§ REQUIRED WORK
Nothing but the lines from the one with "Voorlezen-plus (639, 50)" through the last line of the data should be restated, each word for word.

§ DATA FOR THE TASK
####
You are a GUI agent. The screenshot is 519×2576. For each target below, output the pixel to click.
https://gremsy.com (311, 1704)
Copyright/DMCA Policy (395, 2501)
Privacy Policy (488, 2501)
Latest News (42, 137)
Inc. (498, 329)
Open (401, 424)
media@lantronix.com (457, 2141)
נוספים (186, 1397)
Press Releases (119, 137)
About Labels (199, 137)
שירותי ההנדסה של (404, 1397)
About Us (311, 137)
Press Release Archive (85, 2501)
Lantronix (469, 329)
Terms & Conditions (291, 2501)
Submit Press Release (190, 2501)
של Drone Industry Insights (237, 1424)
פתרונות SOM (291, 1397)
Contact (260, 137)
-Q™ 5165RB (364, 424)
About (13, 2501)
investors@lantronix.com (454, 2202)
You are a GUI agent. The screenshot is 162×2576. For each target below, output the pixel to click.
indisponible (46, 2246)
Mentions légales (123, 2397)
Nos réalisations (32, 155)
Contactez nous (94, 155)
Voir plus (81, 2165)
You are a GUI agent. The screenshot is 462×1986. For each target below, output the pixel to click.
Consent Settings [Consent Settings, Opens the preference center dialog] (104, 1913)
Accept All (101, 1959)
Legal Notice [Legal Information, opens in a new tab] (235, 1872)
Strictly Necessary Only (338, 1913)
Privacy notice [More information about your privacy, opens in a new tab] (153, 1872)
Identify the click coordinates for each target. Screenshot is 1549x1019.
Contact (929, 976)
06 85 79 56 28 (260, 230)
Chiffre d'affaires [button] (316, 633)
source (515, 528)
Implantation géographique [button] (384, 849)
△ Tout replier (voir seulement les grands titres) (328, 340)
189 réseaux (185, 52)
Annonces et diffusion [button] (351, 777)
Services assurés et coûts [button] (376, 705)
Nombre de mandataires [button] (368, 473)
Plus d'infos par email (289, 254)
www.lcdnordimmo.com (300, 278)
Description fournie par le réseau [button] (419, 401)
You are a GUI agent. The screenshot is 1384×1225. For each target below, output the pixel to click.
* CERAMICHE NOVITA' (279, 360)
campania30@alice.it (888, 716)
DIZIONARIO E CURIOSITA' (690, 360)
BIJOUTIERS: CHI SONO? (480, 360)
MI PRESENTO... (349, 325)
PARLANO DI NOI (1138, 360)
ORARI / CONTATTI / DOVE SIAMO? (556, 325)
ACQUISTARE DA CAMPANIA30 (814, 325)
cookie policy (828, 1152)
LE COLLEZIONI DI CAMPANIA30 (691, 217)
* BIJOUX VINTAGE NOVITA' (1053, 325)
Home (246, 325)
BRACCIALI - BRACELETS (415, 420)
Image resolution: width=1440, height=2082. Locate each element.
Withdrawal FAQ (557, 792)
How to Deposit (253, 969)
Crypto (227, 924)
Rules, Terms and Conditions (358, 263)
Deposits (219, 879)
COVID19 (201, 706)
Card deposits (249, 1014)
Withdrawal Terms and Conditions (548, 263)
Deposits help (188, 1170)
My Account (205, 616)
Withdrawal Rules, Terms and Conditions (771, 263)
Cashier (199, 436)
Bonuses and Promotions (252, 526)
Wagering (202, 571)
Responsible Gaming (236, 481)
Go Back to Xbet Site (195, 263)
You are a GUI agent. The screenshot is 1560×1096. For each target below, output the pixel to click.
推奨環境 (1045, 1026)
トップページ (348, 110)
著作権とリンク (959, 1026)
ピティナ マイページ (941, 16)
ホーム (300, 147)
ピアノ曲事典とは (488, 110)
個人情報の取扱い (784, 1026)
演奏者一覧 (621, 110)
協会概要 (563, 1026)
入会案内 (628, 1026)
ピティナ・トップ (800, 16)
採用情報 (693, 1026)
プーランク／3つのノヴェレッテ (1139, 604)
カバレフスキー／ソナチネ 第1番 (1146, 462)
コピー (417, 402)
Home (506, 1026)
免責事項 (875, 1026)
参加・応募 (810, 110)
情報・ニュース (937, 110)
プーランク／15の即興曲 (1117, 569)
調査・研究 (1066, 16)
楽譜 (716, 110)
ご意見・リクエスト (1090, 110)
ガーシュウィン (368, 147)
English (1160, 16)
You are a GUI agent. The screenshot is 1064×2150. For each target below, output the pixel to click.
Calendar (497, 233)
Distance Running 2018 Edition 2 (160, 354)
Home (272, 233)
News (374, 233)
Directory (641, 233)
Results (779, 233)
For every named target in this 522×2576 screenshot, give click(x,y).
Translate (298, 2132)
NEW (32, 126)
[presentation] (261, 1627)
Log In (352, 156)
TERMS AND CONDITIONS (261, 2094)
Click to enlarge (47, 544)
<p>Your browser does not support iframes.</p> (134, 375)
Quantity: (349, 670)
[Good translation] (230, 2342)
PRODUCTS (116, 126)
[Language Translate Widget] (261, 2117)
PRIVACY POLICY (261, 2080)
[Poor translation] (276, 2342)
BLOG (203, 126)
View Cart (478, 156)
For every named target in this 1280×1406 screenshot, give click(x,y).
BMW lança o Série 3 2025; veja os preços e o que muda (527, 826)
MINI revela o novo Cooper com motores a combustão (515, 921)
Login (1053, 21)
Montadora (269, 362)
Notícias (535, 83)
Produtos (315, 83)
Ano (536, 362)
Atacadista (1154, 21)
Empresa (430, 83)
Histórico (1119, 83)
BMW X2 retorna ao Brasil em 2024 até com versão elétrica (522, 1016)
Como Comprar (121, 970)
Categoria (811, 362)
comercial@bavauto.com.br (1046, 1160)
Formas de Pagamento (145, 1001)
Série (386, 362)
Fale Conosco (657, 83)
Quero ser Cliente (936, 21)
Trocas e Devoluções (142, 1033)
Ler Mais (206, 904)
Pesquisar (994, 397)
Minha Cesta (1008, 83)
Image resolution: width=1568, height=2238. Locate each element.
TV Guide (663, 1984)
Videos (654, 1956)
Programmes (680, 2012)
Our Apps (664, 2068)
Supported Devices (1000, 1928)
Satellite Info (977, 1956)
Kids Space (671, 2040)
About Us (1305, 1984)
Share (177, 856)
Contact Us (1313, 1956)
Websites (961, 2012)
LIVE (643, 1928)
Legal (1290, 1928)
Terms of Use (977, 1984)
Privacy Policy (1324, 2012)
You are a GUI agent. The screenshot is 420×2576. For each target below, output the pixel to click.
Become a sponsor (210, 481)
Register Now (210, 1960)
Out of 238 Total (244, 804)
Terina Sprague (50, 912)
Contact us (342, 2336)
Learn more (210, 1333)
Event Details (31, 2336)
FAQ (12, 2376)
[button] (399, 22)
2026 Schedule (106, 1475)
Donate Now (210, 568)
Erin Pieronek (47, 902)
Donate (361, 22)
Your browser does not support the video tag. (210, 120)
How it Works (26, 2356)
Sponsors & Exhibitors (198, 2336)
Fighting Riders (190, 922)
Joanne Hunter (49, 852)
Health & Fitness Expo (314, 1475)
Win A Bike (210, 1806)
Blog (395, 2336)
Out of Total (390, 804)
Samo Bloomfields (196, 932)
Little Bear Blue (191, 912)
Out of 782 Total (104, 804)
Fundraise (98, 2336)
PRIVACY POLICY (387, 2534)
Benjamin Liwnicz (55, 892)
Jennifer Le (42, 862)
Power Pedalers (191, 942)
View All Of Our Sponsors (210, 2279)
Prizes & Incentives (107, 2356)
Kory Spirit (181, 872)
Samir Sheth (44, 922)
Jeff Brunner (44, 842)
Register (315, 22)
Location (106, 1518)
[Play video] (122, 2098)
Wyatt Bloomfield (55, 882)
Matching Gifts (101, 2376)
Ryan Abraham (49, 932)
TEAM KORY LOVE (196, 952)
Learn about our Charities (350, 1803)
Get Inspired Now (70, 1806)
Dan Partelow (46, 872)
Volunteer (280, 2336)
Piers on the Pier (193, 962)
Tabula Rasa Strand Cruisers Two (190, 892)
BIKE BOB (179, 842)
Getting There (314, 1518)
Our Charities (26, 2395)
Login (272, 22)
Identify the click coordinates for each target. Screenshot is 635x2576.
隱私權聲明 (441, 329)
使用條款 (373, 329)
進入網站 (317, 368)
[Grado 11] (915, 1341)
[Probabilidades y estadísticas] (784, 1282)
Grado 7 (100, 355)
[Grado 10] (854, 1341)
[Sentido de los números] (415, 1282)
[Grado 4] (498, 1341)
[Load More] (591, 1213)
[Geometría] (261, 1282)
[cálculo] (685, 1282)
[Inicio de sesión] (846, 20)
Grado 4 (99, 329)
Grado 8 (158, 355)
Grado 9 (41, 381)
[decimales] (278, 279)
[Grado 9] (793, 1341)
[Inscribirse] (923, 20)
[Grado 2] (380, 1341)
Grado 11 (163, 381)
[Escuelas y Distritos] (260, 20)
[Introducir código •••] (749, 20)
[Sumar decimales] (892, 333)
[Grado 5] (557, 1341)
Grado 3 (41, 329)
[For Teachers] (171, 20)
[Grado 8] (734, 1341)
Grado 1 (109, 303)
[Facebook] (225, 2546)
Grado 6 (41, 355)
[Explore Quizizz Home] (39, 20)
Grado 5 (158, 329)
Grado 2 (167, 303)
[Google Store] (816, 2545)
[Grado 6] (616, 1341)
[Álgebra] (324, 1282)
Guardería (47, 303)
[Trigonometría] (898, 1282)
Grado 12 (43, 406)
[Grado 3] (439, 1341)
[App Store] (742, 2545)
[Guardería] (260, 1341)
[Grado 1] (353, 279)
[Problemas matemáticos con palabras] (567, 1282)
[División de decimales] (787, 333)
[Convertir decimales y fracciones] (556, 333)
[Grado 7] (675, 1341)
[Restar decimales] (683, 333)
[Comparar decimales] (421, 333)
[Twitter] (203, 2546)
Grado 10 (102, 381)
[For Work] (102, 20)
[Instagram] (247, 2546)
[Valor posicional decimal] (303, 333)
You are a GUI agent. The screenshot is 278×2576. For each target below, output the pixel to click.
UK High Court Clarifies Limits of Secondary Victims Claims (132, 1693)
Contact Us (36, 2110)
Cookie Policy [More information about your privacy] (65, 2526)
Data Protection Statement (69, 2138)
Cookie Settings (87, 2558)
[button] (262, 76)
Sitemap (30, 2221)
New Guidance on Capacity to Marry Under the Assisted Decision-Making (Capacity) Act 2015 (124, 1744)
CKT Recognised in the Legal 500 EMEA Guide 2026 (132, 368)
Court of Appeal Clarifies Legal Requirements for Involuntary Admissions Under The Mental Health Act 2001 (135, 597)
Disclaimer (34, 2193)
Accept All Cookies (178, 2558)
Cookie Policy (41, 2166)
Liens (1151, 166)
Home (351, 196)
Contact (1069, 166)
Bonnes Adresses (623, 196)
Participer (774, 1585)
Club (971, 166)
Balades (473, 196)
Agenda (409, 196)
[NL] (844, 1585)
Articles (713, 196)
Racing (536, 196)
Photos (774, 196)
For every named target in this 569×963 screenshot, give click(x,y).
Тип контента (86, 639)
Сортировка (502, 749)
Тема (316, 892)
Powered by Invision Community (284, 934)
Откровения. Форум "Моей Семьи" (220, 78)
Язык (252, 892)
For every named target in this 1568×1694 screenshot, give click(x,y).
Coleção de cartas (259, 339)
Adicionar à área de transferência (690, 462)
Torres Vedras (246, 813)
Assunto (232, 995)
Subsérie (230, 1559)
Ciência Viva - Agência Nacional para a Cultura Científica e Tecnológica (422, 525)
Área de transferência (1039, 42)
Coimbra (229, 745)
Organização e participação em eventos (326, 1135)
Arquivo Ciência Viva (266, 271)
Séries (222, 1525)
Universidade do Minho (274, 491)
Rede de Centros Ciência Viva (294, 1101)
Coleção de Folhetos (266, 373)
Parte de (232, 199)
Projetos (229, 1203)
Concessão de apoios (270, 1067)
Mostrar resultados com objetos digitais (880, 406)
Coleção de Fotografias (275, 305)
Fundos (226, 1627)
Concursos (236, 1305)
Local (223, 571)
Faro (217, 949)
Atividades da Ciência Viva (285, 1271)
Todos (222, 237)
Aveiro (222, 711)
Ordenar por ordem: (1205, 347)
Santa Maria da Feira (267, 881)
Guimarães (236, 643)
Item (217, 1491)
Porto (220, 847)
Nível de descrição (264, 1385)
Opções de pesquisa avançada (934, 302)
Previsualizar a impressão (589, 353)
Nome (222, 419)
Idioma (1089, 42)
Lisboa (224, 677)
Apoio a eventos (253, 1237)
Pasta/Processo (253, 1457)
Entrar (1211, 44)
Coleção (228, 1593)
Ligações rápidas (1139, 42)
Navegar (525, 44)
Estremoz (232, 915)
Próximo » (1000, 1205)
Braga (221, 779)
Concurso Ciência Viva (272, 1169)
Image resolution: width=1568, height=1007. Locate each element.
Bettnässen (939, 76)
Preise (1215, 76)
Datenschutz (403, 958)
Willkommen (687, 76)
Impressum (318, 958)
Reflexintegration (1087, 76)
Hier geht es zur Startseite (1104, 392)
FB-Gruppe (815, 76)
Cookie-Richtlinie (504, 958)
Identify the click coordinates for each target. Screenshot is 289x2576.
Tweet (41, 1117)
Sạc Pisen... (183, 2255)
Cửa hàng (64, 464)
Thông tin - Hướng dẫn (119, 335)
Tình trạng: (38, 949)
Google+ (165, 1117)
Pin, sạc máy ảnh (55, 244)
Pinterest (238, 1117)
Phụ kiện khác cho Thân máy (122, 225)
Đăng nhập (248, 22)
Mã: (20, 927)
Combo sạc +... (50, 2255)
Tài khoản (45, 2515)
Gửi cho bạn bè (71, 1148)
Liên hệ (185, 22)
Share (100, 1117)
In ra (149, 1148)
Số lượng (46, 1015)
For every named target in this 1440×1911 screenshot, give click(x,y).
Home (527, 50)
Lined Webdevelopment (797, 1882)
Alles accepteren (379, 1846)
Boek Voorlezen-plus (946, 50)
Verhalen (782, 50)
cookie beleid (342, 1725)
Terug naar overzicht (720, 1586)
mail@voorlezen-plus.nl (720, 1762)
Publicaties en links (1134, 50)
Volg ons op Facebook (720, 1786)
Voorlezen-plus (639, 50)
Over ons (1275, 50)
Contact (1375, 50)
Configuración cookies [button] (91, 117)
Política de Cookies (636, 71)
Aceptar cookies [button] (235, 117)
####
§ WRITTEN RESPONSE
Voorlezen-plus (639, 50)
Over ons (1275, 50)
Contact (1375, 50)
Configuración cookies [button] (91, 117)
Política de Cookies (636, 71)
Aceptar cookies [button] (235, 117)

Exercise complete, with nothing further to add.